Oleh
Musfeptial
Badan Riset dan Inovasi Nasional (BRIN)

Tanah merupakan hal yang penting bagi masyarakat Minangkabau.
Tanah, dalam hal ini harta pusaka menjadi identitas bagi masyarakat yang menganut sistem matrilineal ini.
Sebagai identitasi harta pusaka menjadi penting dalam kehidupan dan keberlangsungan suatu suku atau kaum.
Dalam tataran adat Minangkabau ciri suatu suku, kaum atau kelompok menjadi orang asli adalah memiliki karta pusaka (sasok jarami), pandam pakuburan, serta tapian tampek mandi. Setidaknya, tiga hal ini yang menjadi tolok ukur dalam menentrukan orang asal atau asli pada suatu tempat atau wilayah.
Kepemilikan harta pusaka pasti akan diturunkan kepada pihak kemenakan. Karena inilah yang menjadi satu di antara ciri sistem matrilineal.
Gelar dan harta pusaka diwariskan kepada kemenakan.
Sistem ini memosisikan perempuan sebagai simbol pewaris rumah gadang yang biasa disimbolkan sebagai bundo kanduang.
Sebagai harta tinggi, harta pusaka tidak bisa dibagi-bagi kepada yang berhak.
Akan tetapi, harta tersebut akan dipelihara untuk diwariskan kepada generasi selanjutnya. Peran laki-laki adalah mengusahakan dan memelihara harta pusaka tersebut. Sedangkan peran perempuan memiliki harta tersebut.
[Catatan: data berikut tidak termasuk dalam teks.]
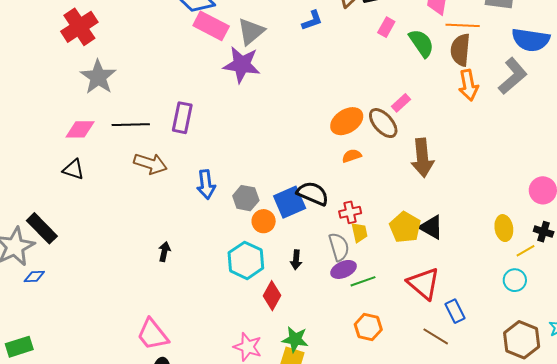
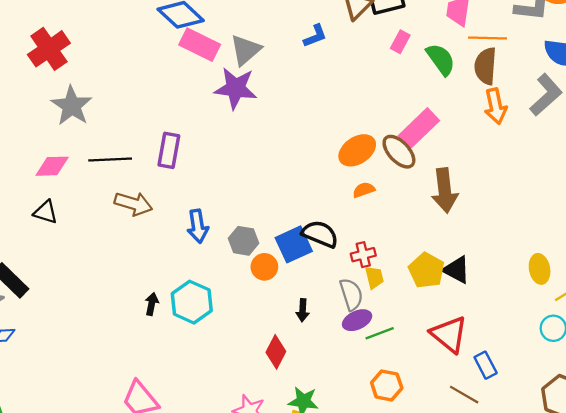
pink rectangle: (401, 103) -> (419, 128), size x1.8
cyan hexagon: (246, 260) -> (192, 302), moved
Dalam ajaran adat Minangkabau disebutkan warih dijawek pusako ditolong. Artinya, harta pusaka yang diterima dari mamak oleh kemenakan harus dijaga dengan baik.
Tidak boleh diperjualbelikan.
Birik-birik tabang ka samak,
Tibo di samak mangkonyo makan,
Dari ninik turun ka ka mamak,
Dari mamak ka kamanakan.
Terjemahan
Birik-birik terbang ke semak,
Tiba di semak baru dia makan,
Dari nenek moyang turun ke paman,
Dari paman ke kemenakan.
Dalam adat Minangkabau, hanya ada empat ketentuan harta pusaka boleh digadaikan.
Pertama, mayat terbujur di tengah rumah gadang; kedua, gadih (perempuan) gadang indak balaki; ketiga, managakkan penghulu, dan keempat, rumah gadang ketirisan (bocor, rusak).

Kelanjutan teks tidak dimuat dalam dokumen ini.